Artists' Television Access

Amanda Curreri: Unfortunate Monument

Opening Reception for the Artist

Thursday, January 1, 1970, 12:00 am

Curreri_UM

Please join us at dusk for light refreshments to celebrate the opening of this month’s window installation. The artist will be present to discuss her work and her recent residency at Ox-Bow.

Beginning with a photograph found in a de-accessioned library book celebrating early Nazi infrastructure (published in Germany, 1934), Unfortunate Monument aims to pull forward a multiplicity of moments embedded in this singular image.
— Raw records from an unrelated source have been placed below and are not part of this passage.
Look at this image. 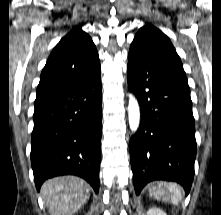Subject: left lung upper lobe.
<instances>
[{
  "label": "left lung upper lobe",
  "instance_id": "obj_1",
  "mask_svg": "<svg viewBox=\"0 0 221 215\" xmlns=\"http://www.w3.org/2000/svg\"><path fill=\"white\" fill-rule=\"evenodd\" d=\"M128 55L166 60L182 66L181 60L170 39L151 24H145L139 29L131 43Z\"/></svg>",
  "mask_w": 221,
  "mask_h": 215
}]
</instances>
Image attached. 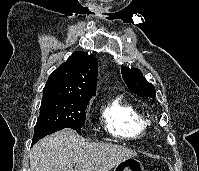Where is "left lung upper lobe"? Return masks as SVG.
I'll list each match as a JSON object with an SVG mask.
<instances>
[{"label": "left lung upper lobe", "instance_id": "1", "mask_svg": "<svg viewBox=\"0 0 199 171\" xmlns=\"http://www.w3.org/2000/svg\"><path fill=\"white\" fill-rule=\"evenodd\" d=\"M121 71L126 85L133 93L151 98L155 97V87L143 77L140 70L123 67Z\"/></svg>", "mask_w": 199, "mask_h": 171}]
</instances>
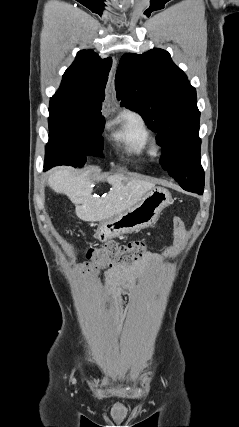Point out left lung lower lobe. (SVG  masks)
<instances>
[{"instance_id":"obj_1","label":"left lung lower lobe","mask_w":239,"mask_h":427,"mask_svg":"<svg viewBox=\"0 0 239 427\" xmlns=\"http://www.w3.org/2000/svg\"><path fill=\"white\" fill-rule=\"evenodd\" d=\"M180 186L186 191L202 195L204 190V175L190 184H187V185L182 184Z\"/></svg>"}]
</instances>
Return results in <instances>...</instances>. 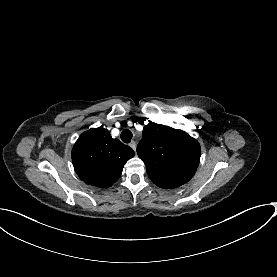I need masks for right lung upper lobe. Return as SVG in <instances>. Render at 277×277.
I'll return each mask as SVG.
<instances>
[{
	"mask_svg": "<svg viewBox=\"0 0 277 277\" xmlns=\"http://www.w3.org/2000/svg\"><path fill=\"white\" fill-rule=\"evenodd\" d=\"M134 155L129 146L113 139L100 127L78 138L72 150V161L77 175L86 184L107 188L118 180L124 164Z\"/></svg>",
	"mask_w": 277,
	"mask_h": 277,
	"instance_id": "obj_1",
	"label": "right lung upper lobe"
}]
</instances>
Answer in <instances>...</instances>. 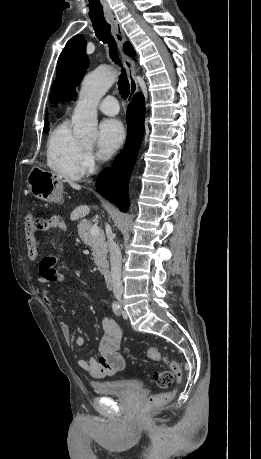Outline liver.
I'll return each instance as SVG.
<instances>
[{
  "label": "liver",
  "instance_id": "1",
  "mask_svg": "<svg viewBox=\"0 0 261 459\" xmlns=\"http://www.w3.org/2000/svg\"><path fill=\"white\" fill-rule=\"evenodd\" d=\"M69 184L75 190H80L81 189V186L79 184H76V183H73V182H69ZM89 212H90V209H89L88 206H86V205L79 206L78 208H76L73 211L72 218L75 219V218H78V217L86 216Z\"/></svg>",
  "mask_w": 261,
  "mask_h": 459
}]
</instances>
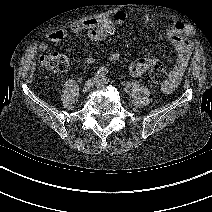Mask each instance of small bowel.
Returning <instances> with one entry per match:
<instances>
[{
  "label": "small bowel",
  "mask_w": 212,
  "mask_h": 212,
  "mask_svg": "<svg viewBox=\"0 0 212 212\" xmlns=\"http://www.w3.org/2000/svg\"><path fill=\"white\" fill-rule=\"evenodd\" d=\"M127 17L128 13L125 10H119L115 12L113 16L102 15L76 23L71 26L70 32L75 35H85L94 41H103L113 33L116 24L123 23ZM187 30V24L177 20L173 22L166 31L168 45L176 54L175 66L170 71L168 80L161 86L162 90L166 93L174 91L178 86L191 58L192 44L184 36ZM68 34L69 33L65 30H57L48 36V40L53 43L59 42L65 39ZM39 48L41 51H46L48 45L42 42ZM107 59L109 61H116L119 59V54L117 52L112 53ZM83 61L90 65L95 63L97 58L94 56H86ZM157 63L159 62L155 58H139L130 64L129 71L133 76H141Z\"/></svg>",
  "instance_id": "obj_1"
}]
</instances>
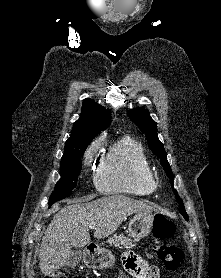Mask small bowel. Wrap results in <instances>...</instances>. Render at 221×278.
I'll list each match as a JSON object with an SVG mask.
<instances>
[{"label":"small bowel","mask_w":221,"mask_h":278,"mask_svg":"<svg viewBox=\"0 0 221 278\" xmlns=\"http://www.w3.org/2000/svg\"><path fill=\"white\" fill-rule=\"evenodd\" d=\"M152 268L147 260L128 251L123 255V270L118 278H153Z\"/></svg>","instance_id":"c3829d8e"}]
</instances>
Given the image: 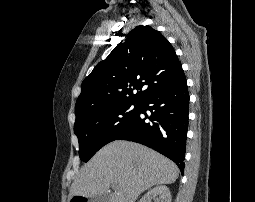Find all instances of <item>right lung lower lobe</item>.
Listing matches in <instances>:
<instances>
[{"instance_id":"obj_1","label":"right lung lower lobe","mask_w":255,"mask_h":202,"mask_svg":"<svg viewBox=\"0 0 255 202\" xmlns=\"http://www.w3.org/2000/svg\"><path fill=\"white\" fill-rule=\"evenodd\" d=\"M188 114L189 94L185 79L145 98L136 118L115 140L146 145L173 160L183 174Z\"/></svg>"}]
</instances>
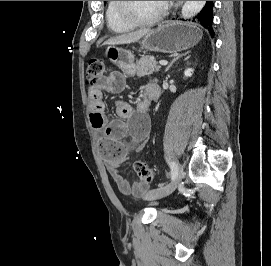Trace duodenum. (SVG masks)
<instances>
[{
	"mask_svg": "<svg viewBox=\"0 0 271 266\" xmlns=\"http://www.w3.org/2000/svg\"><path fill=\"white\" fill-rule=\"evenodd\" d=\"M160 90L157 85L151 84L147 90V97L149 99H155L159 96Z\"/></svg>",
	"mask_w": 271,
	"mask_h": 266,
	"instance_id": "1",
	"label": "duodenum"
}]
</instances>
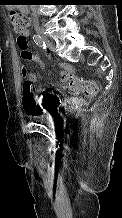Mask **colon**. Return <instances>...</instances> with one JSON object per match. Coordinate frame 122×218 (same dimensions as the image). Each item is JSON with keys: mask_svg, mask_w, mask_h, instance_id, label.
Listing matches in <instances>:
<instances>
[{"mask_svg": "<svg viewBox=\"0 0 122 218\" xmlns=\"http://www.w3.org/2000/svg\"><path fill=\"white\" fill-rule=\"evenodd\" d=\"M10 20L14 26V29L18 33H23L27 30L30 24V18L24 13L18 11L10 12ZM17 45L21 50V57L23 60H29L31 58V53L26 48V42L23 38L17 39ZM22 89L25 100V108L29 113H35L36 102L34 98V85L30 79V74L26 68L22 69ZM66 89L73 93L78 94L80 92L86 95H94L97 91V87L93 82L83 81L77 77L70 76L63 79Z\"/></svg>", "mask_w": 122, "mask_h": 218, "instance_id": "1", "label": "colon"}]
</instances>
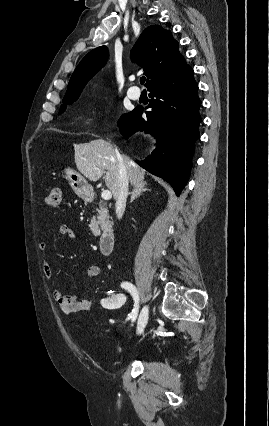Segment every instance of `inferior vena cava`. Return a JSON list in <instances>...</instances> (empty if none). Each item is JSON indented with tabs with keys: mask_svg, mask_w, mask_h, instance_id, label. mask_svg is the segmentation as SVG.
<instances>
[{
	"mask_svg": "<svg viewBox=\"0 0 269 426\" xmlns=\"http://www.w3.org/2000/svg\"><path fill=\"white\" fill-rule=\"evenodd\" d=\"M116 152H117L119 171H118V190L115 197L116 199L115 207H116L117 217L120 219L122 218L126 208L129 180H128L127 169L124 163V159L118 151Z\"/></svg>",
	"mask_w": 269,
	"mask_h": 426,
	"instance_id": "inferior-vena-cava-1",
	"label": "inferior vena cava"
}]
</instances>
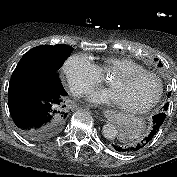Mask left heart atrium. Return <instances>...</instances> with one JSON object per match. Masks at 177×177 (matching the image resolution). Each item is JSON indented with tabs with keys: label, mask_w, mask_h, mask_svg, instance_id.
<instances>
[{
	"label": "left heart atrium",
	"mask_w": 177,
	"mask_h": 177,
	"mask_svg": "<svg viewBox=\"0 0 177 177\" xmlns=\"http://www.w3.org/2000/svg\"><path fill=\"white\" fill-rule=\"evenodd\" d=\"M91 102L96 104H118L114 91L110 89H98L89 95Z\"/></svg>",
	"instance_id": "1"
}]
</instances>
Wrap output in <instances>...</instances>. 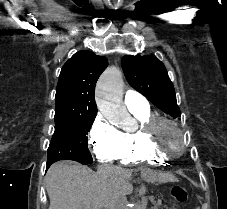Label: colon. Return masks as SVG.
I'll return each mask as SVG.
<instances>
[{
	"mask_svg": "<svg viewBox=\"0 0 227 209\" xmlns=\"http://www.w3.org/2000/svg\"><path fill=\"white\" fill-rule=\"evenodd\" d=\"M172 193L174 198L180 202L183 203L187 200L188 193L185 187L183 186H176L172 189Z\"/></svg>",
	"mask_w": 227,
	"mask_h": 209,
	"instance_id": "obj_1",
	"label": "colon"
}]
</instances>
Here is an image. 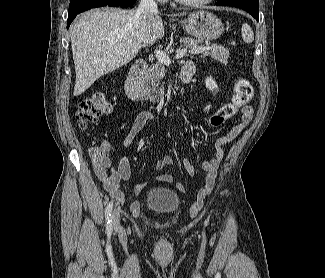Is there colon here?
Wrapping results in <instances>:
<instances>
[{"label":"colon","mask_w":325,"mask_h":278,"mask_svg":"<svg viewBox=\"0 0 325 278\" xmlns=\"http://www.w3.org/2000/svg\"><path fill=\"white\" fill-rule=\"evenodd\" d=\"M253 96V86L245 78H239L234 85L233 100L217 110L208 121L210 127H218L231 118L237 109L246 104ZM112 110V103L101 94H96L89 98H84L79 102L76 112V119L81 128H88L96 122L103 114ZM107 151L105 145L94 146L90 149V154L95 162H99ZM199 209V204L195 210Z\"/></svg>","instance_id":"obj_1"}]
</instances>
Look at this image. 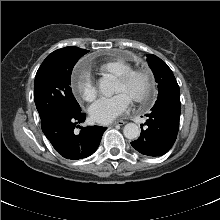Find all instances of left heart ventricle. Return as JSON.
<instances>
[{"label": "left heart ventricle", "instance_id": "left-heart-ventricle-1", "mask_svg": "<svg viewBox=\"0 0 220 220\" xmlns=\"http://www.w3.org/2000/svg\"><path fill=\"white\" fill-rule=\"evenodd\" d=\"M145 89L144 79L141 77L133 79L129 83L118 82L116 86V91L119 93H127L133 99L139 97Z\"/></svg>", "mask_w": 220, "mask_h": 220}]
</instances>
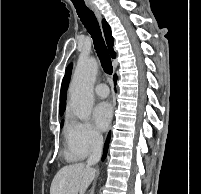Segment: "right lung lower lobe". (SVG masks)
I'll return each mask as SVG.
<instances>
[{"label": "right lung lower lobe", "instance_id": "obj_1", "mask_svg": "<svg viewBox=\"0 0 201 194\" xmlns=\"http://www.w3.org/2000/svg\"><path fill=\"white\" fill-rule=\"evenodd\" d=\"M116 79H117V77L114 76V82H116ZM109 140H110V133L108 134V137H107V140H106V143H105L104 155H103L102 159H104L105 156H106Z\"/></svg>", "mask_w": 201, "mask_h": 194}]
</instances>
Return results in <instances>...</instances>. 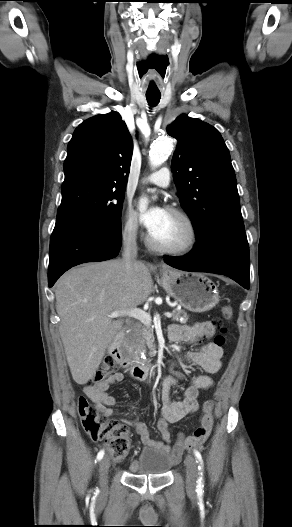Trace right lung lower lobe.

For the ATA Window, a projection of the image, doubled, is paired with German composer Paul Hindemith’s Trauermusik (Mourning Music). Striking in its cartoon-like style, the monument in the photograph gives clues to its origin by way of date, language, and its incriminating crown of shovels. As with all the other images in the de-accessioned book, it is a pristine, two-sided paste-in card with German text on the reverse. This card, in particular, celebrates the completion of the newest German motorway. The final sentence of the text on the card roughly translates: Further Works are in Preparation. Our ominous understanding of the image is connected to our present location in time, as we witnessed these industrious German shovels dig pits for mass graves just a few years after they contributed to modern infrastructure.

Through the quiet, mournful tone of the music coupled with the image projection, Unfortunate Monument aims to reconstruct a new monument in the storefront window on Valencia Street. A temporary monument that speaks to the power of time-construction in collective social histories.

Amanda Curreri is an interdisciplinary artist based in New York City. Her posi-active body of work is focused on renegotiating the routine ways we understand space and language. She recently received a Joan Mitchell Fellowship and Stipend to attend OxBow’s Artist Residency (MI), and is preparing for her Spring 2010 solo exhibition at Ping Pong Gallery (SF). If you like biscotti, she urges you to participate in an artwork on view at the Brooklyn Historical Society and accessible online at: www.joesbiscottirecipe.blogspot.com.